Many people have made the point that "we" need Russia - if not for gas then over Iran or Afghanistan. This is true. But Russia needs "us" too. As Fareed Zakaria cleverly points out in Newsweek, Russia's actions in Georgia are a potentially serious strategic blunder: Europe has been united by Russian action; trans-Atlanticism revived; and China alienated. Not a clever day's work.
I do not celebrate this breach. Russia's integration into global economics and politics is actually the best hope for a country losing population at Russia's rate.
Europe and America have not rushed thoughtlessly into action. We will be deliberate and effective in choosing the right ways to react to Russia's actions. In the short term we support democratic and sovereign countries, starting with Georgia, which need economic and political help. In due course we will raise the costs to Russia of such behaviour.
This isn't about winning or losing, as the Russian Foreign Minister pointed out in the FT two weeks ago. What we want to see is Russia on a different course, not Russia ground down. A weak Russia is as little in our interests as an aggressive one.
Europe Minister Jim Murphy has rightly and deservedly been named Minister of the Year, voted so in one of the annual competitions by his fellow Parliamentarians. His embrace of the daunting European brief, and especially his command of detail, his good humour towards friends and foes, and his ability to get by on limited sleep and not noticeably healthy diet, more than merited the award. I think secretly he began to enjoy the cut and thrust after 14 days on the floor of the House of Commons...
I have sat through a discussion in Brussels about next steps on engagement with Cuba. The number of political prisoners (229 in June 2008) and prisoners of conscience (62 according to Amnesty) are a stain on the reputation of the country. But there is consensus in the EU that renewed engagement with the new government is worthwhile. I support that. And there are tentative signs of opening up.
But the discussion was striking for the experience around the table of living with dictatorial regimes: not just in Eastern Europe where the memory is recent, but in Spain and Portugal and Greece. The discussion was not romantic or rose tinted: human rights abuse casts a long shadow.
The EU will review its process of engagement in a year's time to check on progress before taking it further forward.
Over 100 election monitors are now in Zimbabwe. Not enough but a start. Not enough because the scale of violence and intimidation is massive – over 50 dead, 1000s injured and brutalised. A start because it means there is a chance of a proper record – journalists and NGOs having been driven out. There is a massive responsibility on Africa to support the brave people of the opposition, and a major responsibility on the rest of us to support them. We will do so, bilaterally, in Europe and at the UN.
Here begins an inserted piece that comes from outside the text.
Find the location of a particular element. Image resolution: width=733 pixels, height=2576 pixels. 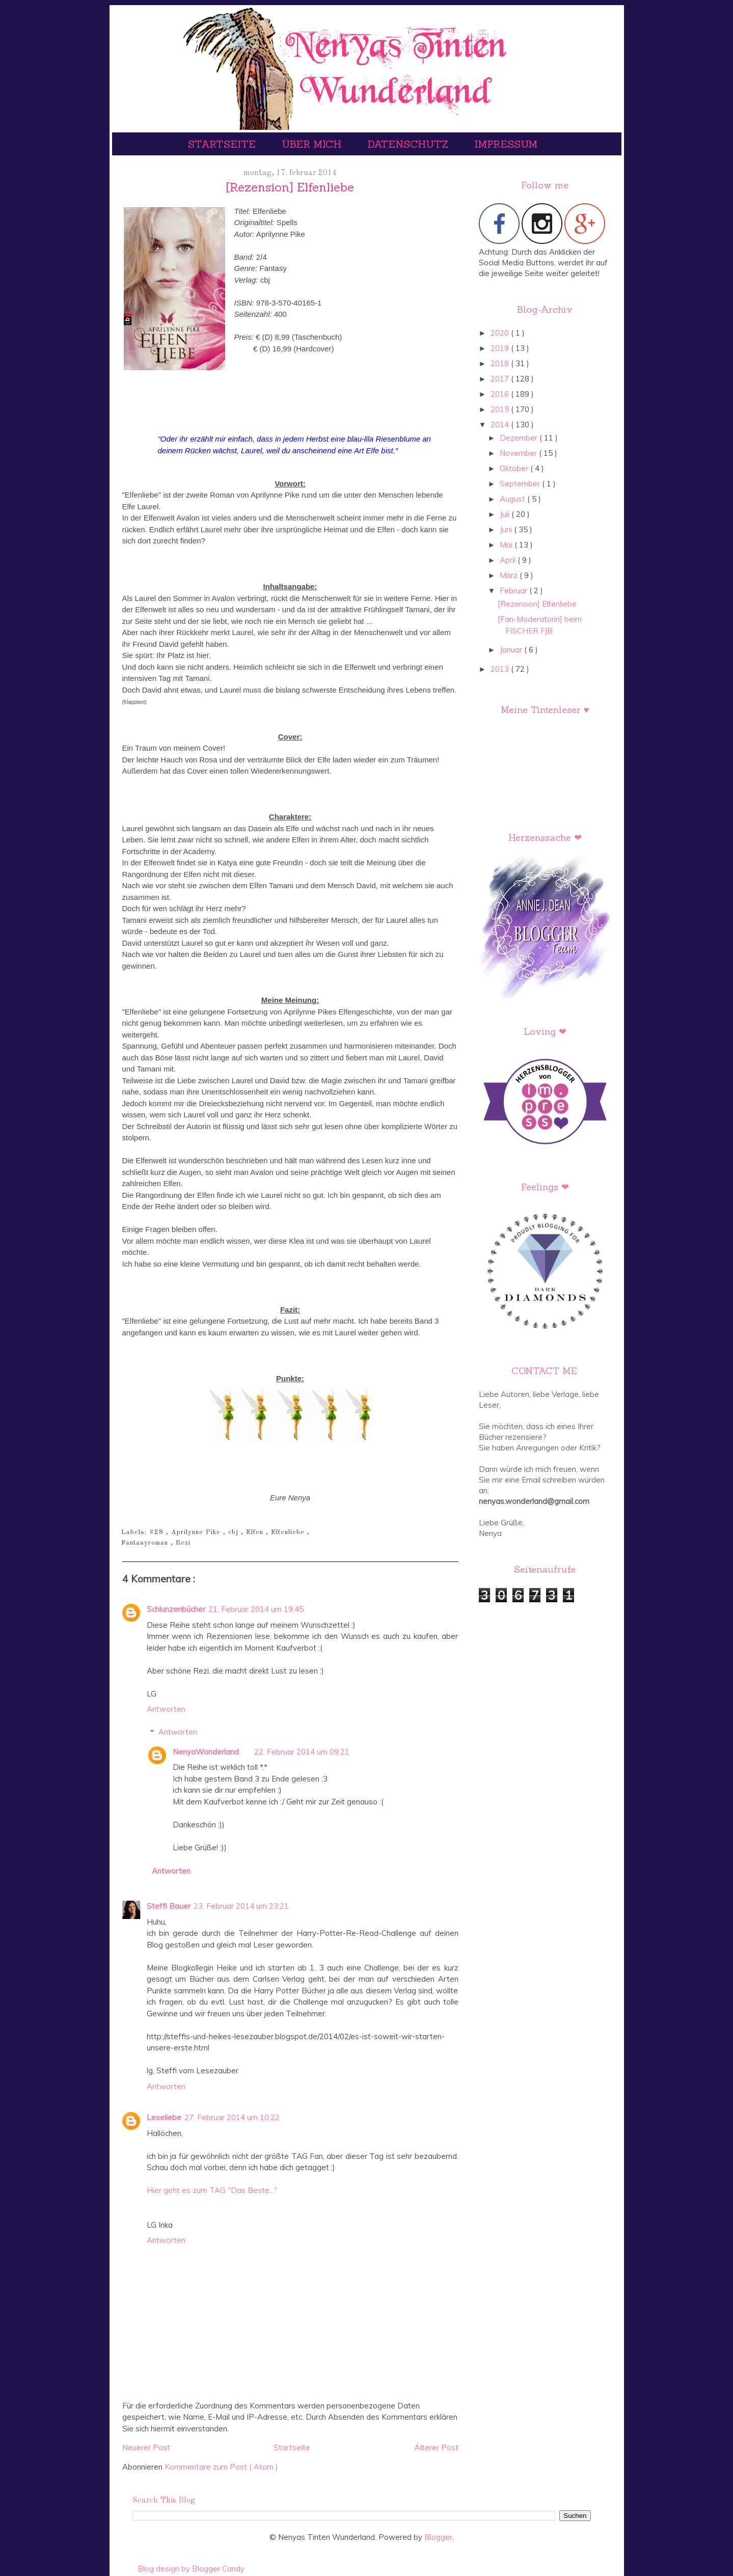 Blogger is located at coordinates (438, 2537).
Congratulations to the British Council for their TN2020 initiative. I met some of the first 50 fellows from around Europe and the US at the New America Foundation today. Their job is simple: to re-energise the transatlantic relationship. The polling on the website (eg 57% of Americans have a positive or very positive view of the EU) shows that the well of common values is deep. The network intends between now and 2020 to become 1000 strong. After the second world war Anglo-German cultural and other links filled a void. The transatlantic relationship needs nurturing too. Digging deep into the US, and Canada, I hope it has similar success.